“Come on,” shouted Tillie, as the boat drew near. “Come on, and I will give thy flesh unto the fowls of the air and to the beasts of the field.”
The answer was a contemptuous laugh.
This angered Tillie still more. “Come on!” she screamed, “come on, you crooks, you tin horn gamblers, you—!”
The names Tillie called her adversaries belong only to the land of the north. Florence heard them that day for the first time. We shall not repeat them here, but utter a little prayer that Tillie may be forgiven in Heaven.
She punctuated her last remark with a wild swing of the arm. Not so wild as it seemed, however, for a stone, crashing against the side of the highly polished craft, cut a jagged line of white for fully two feet.
“Come on!” she screamed. “We’ll make your pretty boat look like a tin can the day after Fourth of July!” A second swing, a second streak of white down the shiny surface of brown.

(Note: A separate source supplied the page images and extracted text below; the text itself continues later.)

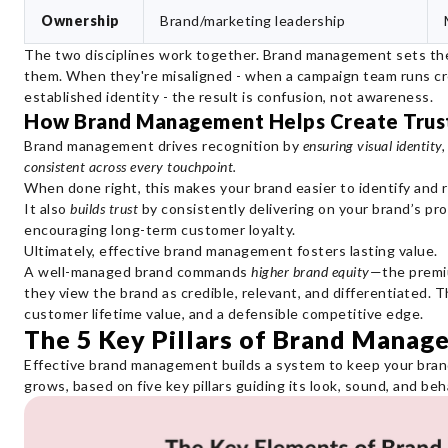
Ownership
Brand/marketing leadership
The two disciplines work together. Brand management sets the 
them. When they're misaligned - when a campaign team runs cre
established identity - the result is confusion, not awareness.
How Brand Management Helps Create Trust
Brand management drives recognition by
ensuring visual identity
consistent across every touchpoint.
When done right, this makes your brand easier to identify and r
It also
builds trust
by consistently delivering on your brand’s pro
encouraging long-term customer loyalty.
Ultimately, effective brand management fosters lasting value.
A well-managed brand commands
higher brand equity
—the premiu
they view the brand as credible, relevant, and differentiated. T
customer lifetime value, and a defensible competitive edge.
The 5 Key Pillars of Brand Manag
Effective brand management builds a system to keep your brand 
grows, based on five key pillars guiding its look, sound, and beha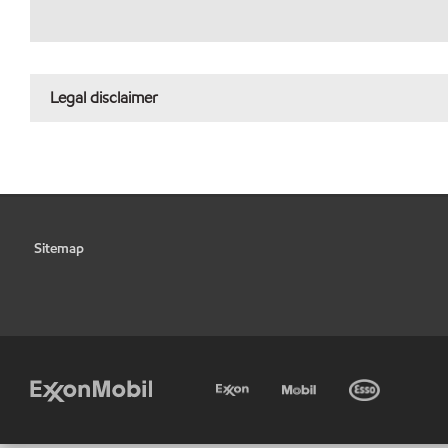
Legal disclaimer
Sitemap
•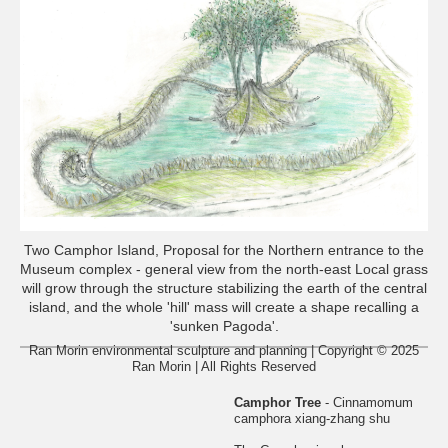
Two Camphor Island, Proposal for the Northern entrance to the
Museum complex - general view from the north-east Local grass
will grow through the structure stabilizing the earth of the central
island, and the whole 'hill' mass will create a shape recalling a
'sunken Pagoda'.
Ran Morin environmental sculpture and planning | Copyright © 2025
Ran Morin | All Rights Reserved
Camphor Tree
- Cinnamomum
camphora xiang-zhang shu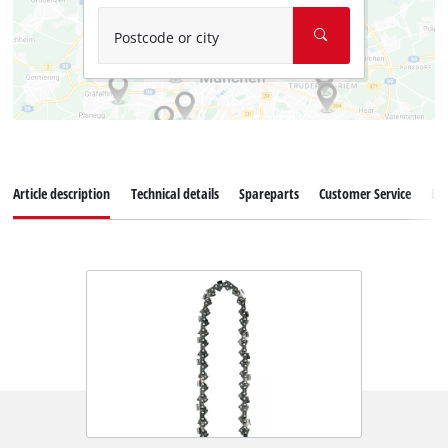
Postcode or city
Article description
Technical details
Spareparts
Customer Service
Re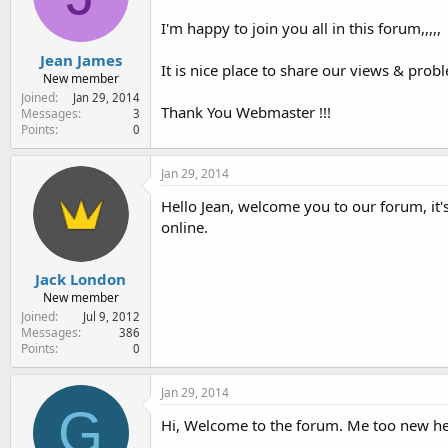
e
r
I'm happy to join you all in this forum,,,,,
Jean James
It is nice place to share our views & probl
New member
Joined
Jan 29, 2014
Thank You Webmaster !!!
Messages
3
Points
0
Jan 29, 2014
Hello Jean, welcome you to our forum, it'
online.
Jack London
New member
Joined
Jul 9, 2012
Messages
386
Points
0
Jan 29, 2014
G
Hi, Welcome to the forum. Me too new her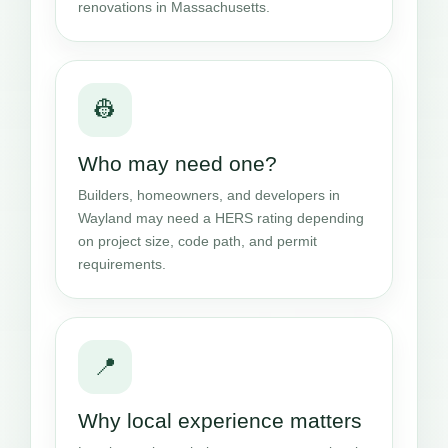
renovations in Massachusetts.
👷
Who may need one?
Builders, homeowners, and developers in
Wayland may need a HERS rating depending
on project size, code path, and permit
requirements.
📍
Why local experience matters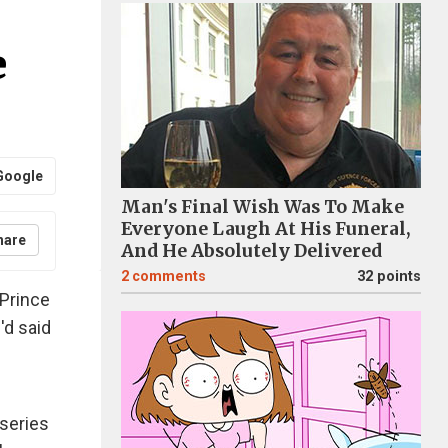
e
Google
Man's Final Wish Was To Make
Everyone Laugh At His Funeral,
hare
And He Absolutely Delivered
2
comments
32 points
 Prince
'd said
 series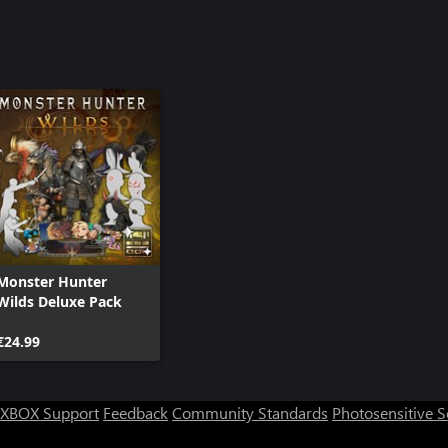
Monster Hunter
Wilds Deluxe Pack
€24.99
XBOX Support
Feedback
Community Standards
Photosensitive 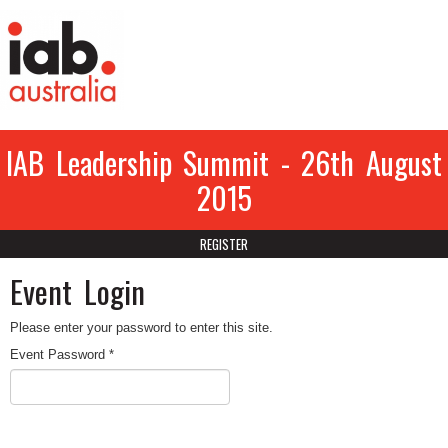
IAB Leadership Summit - 26th August
2015
REGISTER
Event Login
Please enter your password to enter this site.
Event Password *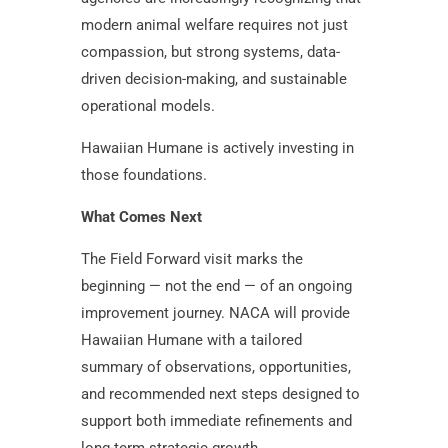
modern animal welfare requires not just
compassion, but strong systems, data-
driven decision-making, and sustainable
operational models.
Hawaiian Humane is actively investing in
those foundations.
What Comes Next
The Field Forward visit marks the
beginning — not the end — of an ongoing
improvement journey. NACA will provide
Hawaiian Humane with a tailored
summary of observations, opportunities,
and recommended next steps designed to
support both immediate refinements and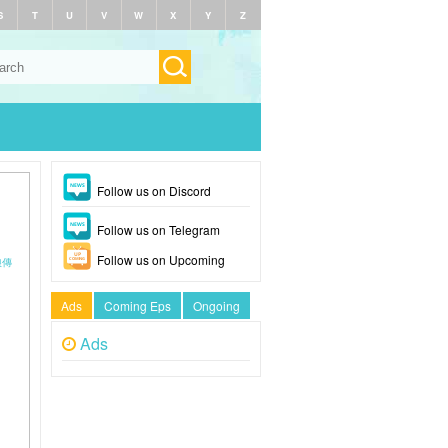
S
T
U
V
W
X
Y
Z
Follow us on Discord
Follow us on Telegram
Follow us on Upcoming
禎娘傳
Ads
Coming Eps
Ongoing
Ads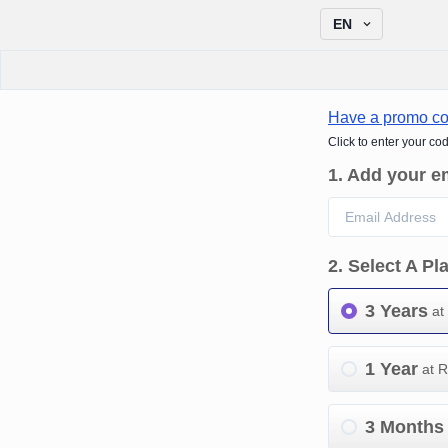
EN
Have a promo c
Click to enter your co
1
.
Add your e
2
.
Select A Pl
3 Years
at
1 Year
at 
3 Months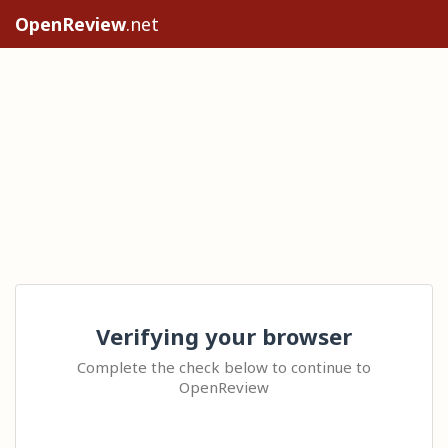
OpenReview
.net
Verifying your browser
Complete the check below to continue to
OpenReview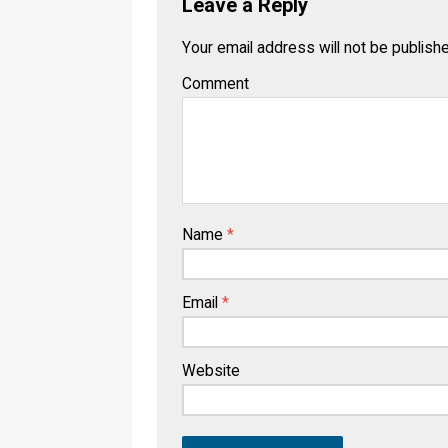
Leave a Reply
Your email address will not be publish
Comment
Name
*
Email
*
Website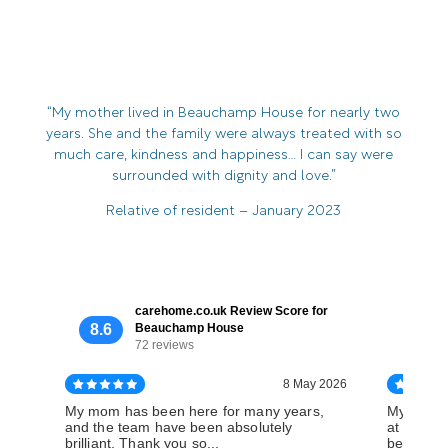
“My mother lived in Beauchamp House for nearly two
years. She and the family were always treated with so
much care, kindness and happiness… I can say were
surrounded with dignity and love.”
Relative of resident – January 2023
carehome.co.uk Review Score for
8.6
Beauchamp House
72 reviews
8 May 2026
My mom has been here for many years,
My aunt s
and the team have been absolutely
at Beauc
brilliant. Thank you so...
believe t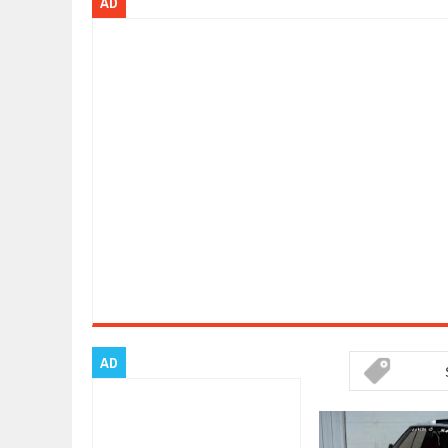
AD
ARCIMOTOR UNVEILS SRX FUN UTI
Dec
01,
2017
OPEL GRANDLAND X GETS NEW DIE
Dec
01,
2017
2017 LA AUTO SHOW'S A-Z PRODU
Nov
30,
2017
PORSCHE'S PANAMERA HYBRID WA
Nov
30,
2017
2019 ARIA FXE IS AMERICA'S NEWE
Nov
30,
2017
2018 SALEEN S1 OFFERS 450HP FR
Nov
30,
2017
2019 KIA SORENTO DEBUTS WITH 
Nov
30,
2017
NEW MITSUBISHI ECLIPSE CROSS LA
Nov
30,
2017
AD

Suddenly, the younger of the two boys took command. He veered the boat sharply about, then went sailing away.
“We win!”
For the first time Florence saw that Tillie’s face had gone white. She slumped down among the rocks to hide her face in her hands.
“I forgot!” she moaned at last. “I got mad, and I forgot. Now they’ll ruin us. Dad told me not to do it. But I done it all the same.”